_Your objective_. If a record contains a picture, leave the picture out and reproduce everything else exactly.

_The records_.

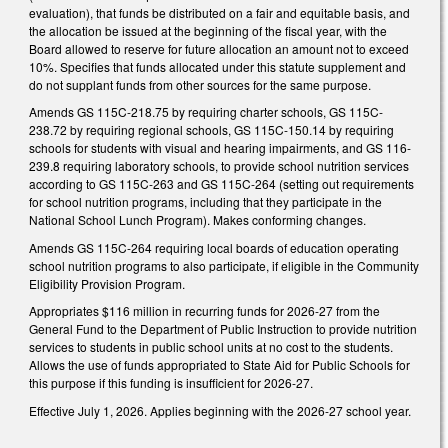
evaluation), that funds be distributed on a fair and equitable basis, and
the allocation be issued at the beginning of the fiscal year, with the
Board allowed to reserve for future allocation an amount not to exceed
10%. Specifies that funds allocated under this statute supplement and
do not supplant funds from other sources for the same purpose.
Amends GS 115C-218.75 by requiring charter schools, GS 115C-
238.72 by requiring regional schools, GS 115C-150.14 by requiring
schools for students with visual and hearing impairments, and GS 116-
239.8 requiring laboratory schools, to provide school nutrition services
according to GS 115C-263 and GS 115C-264 (setting out requirements
for school nutrition programs, including that they participate in the
National School Lunch Program). Makes conforming changes.
Amends GS 115C-264 requiring local boards of education operating
school nutrition programs to also participate, if eligible in the Community
Eligibility Provision Program.
Appropriates $116 million in recurring funds for 2026-27 from the
General Fund to the Department of Public Instruction to provide nutrition
services to students in public school units at no cost to the students.
Allows the use of funds appropriated to State Aid for Public Schools for
this purpose if this funding is insufficient for 2026-27.
Effective July 1, 2026. Applies beginning with the 2026-27 school year.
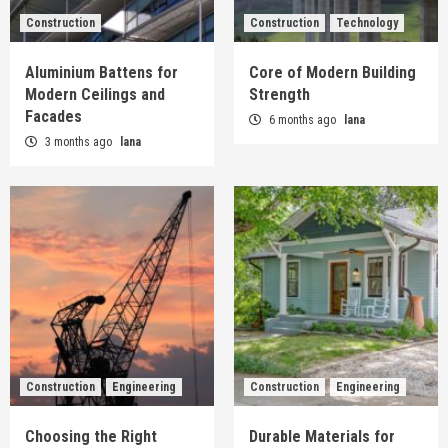
Construction
Construction
Technology
Aluminium Battens for
Core of Modern Building
Modern Ceilings and
Strength
Facades
6 months ago
lana
3 months ago
lana
Construction
Engineering
Construction
Engineering
Choosing the Right
Durable Materials for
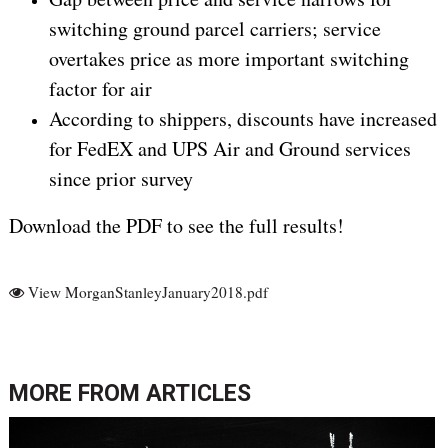
switching ground parcel carriers; service
overtakes price as more important switching
factor for air
According to shippers, discounts have increased
for FedEX and UPS Air and Ground services
since prior survey
Download the PDF to see the full results!
View MorganStanleyJanuary2018.pdf
MORE FROM
ARTICLES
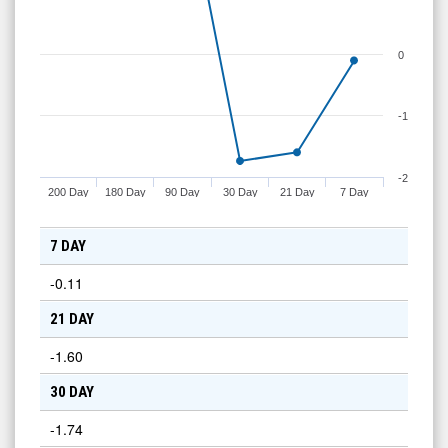
0
-1
-2
200 Day
180 Day
90 Day
30 Day
21 Day
7 Day
7 DAY
-0.11
21 DAY
-1.60
30 DAY
-1.74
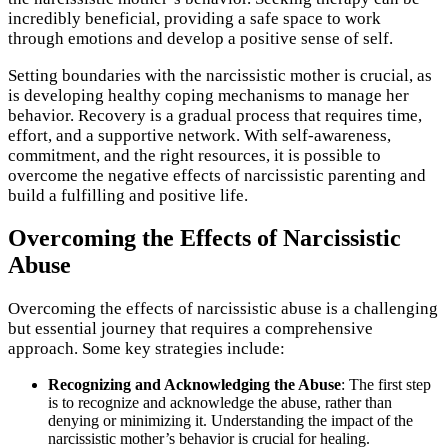
incredibly beneficial, providing a safe space to work
through emotions and develop a positive sense of self.
Setting boundaries with the narcissistic mother is crucial, as
is developing healthy coping mechanisms to manage her
behavior. Recovery is a gradual process that requires time,
effort, and a supportive network. With self-awareness,
commitment, and the right resources, it is possible to
overcome the negative effects of narcissistic parenting and
build a fulfilling and positive life.
Overcoming the Effects of Narcissistic
Abuse
Overcoming the effects of narcissistic abuse is a challenging
but essential journey that requires a comprehensive
approach. Some key strategies include:
Recognizing and Acknowledging the Abuse
: The first step
is to recognize and acknowledge the abuse, rather than
denying or minimizing it. Understanding the impact of the
narcissistic mother’s behavior is crucial for healing.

_Answer for the task_.
evaluation), that funds be distributed on a fair and equitable basis, and
the allocation be issued at the beginning of the fiscal year, with the
Board allowed to reserve for future allocation an amount not to exceed
10%. Specifies that funds allocated under this statute supplement and
do not supplant funds from other sources for the same purpose.
Amends GS 115C-218.75 by requiring charter schools, GS 115C-
238.72 by requiring regional schools, GS 115C-150.14 by requiring
schools for students with visual and hearing impairments, and GS 116-
239.8 requiring laboratory schools, to provide school nutrition services
according to GS 115C-263 and GS 115C-264 (setting out requirements
for school nutrition programs, including that they participate in the
National School Lunch Program). Makes conforming changes.
Amends GS 115C-264 requiring local boards of education operating
school nutrition programs to also participate, if eligible in the Community
Eligibility Provision Program.
Appropriates $116 million in recurring funds for 2026-27 from the
General Fund to the Department of Public Instruction to provide nutrition
services to students in public school units at no cost to the students.
Allows the use of funds appropriated to State Aid for Public Schools for
this purpose if this funding is insufficient for 2026-27.
Effective July 1, 2026. Applies beginning with the 2026-27 school year.
Construction
Construction
Technology
Aluminium Battens for
Core of Modern Building
Modern Ceilings and
Strength
Facades
6 months ago
lana
3 months ago
lana
Construction
Engineering
Construction
Engineering
Choosing the Right
Durable Materials for
switching ground parcel carriers; service
overtakes price as more important switching
factor for air
According to shippers, discounts have increased
for FedEX and UPS Air and Ground services
since prior survey
Download the PDF to see the full results!
View MorganStanleyJanuary2018.pdf
MORE FROM
ARTICLES
0
-1
-2
200 Day
180 Day
90 Day
30 Day
21 Day
7 Day
7 DAY
-0.11
21 DAY
-1.60
30 DAY
-1.74
incredibly beneficial, providing a safe space to work
through emotions and develop a positive sense of self.
Setting boundaries with the narcissistic mother is crucial, as
is developing healthy coping mechanisms to manage her
behavior. Recovery is a gradual process that requires time,
effort, and a supportive network. With self-awareness,
commitment, and the right resources, it is possible to
overcome the negative effects of narcissistic parenting and
build a fulfilling and positive life.
Overcoming the Effects of Narcissistic
Abuse
Overcoming the effects of narcissistic abuse is a challenging
but essential journey that requires a comprehensive
approach. Some key strategies include:
Recognizing and Acknowledging the Abuse
: The first step
is to recognize and acknowledge the abuse, rather than
denying or minimizing it. Understanding the impact of the
narcissistic mother’s behavior is crucial for healing.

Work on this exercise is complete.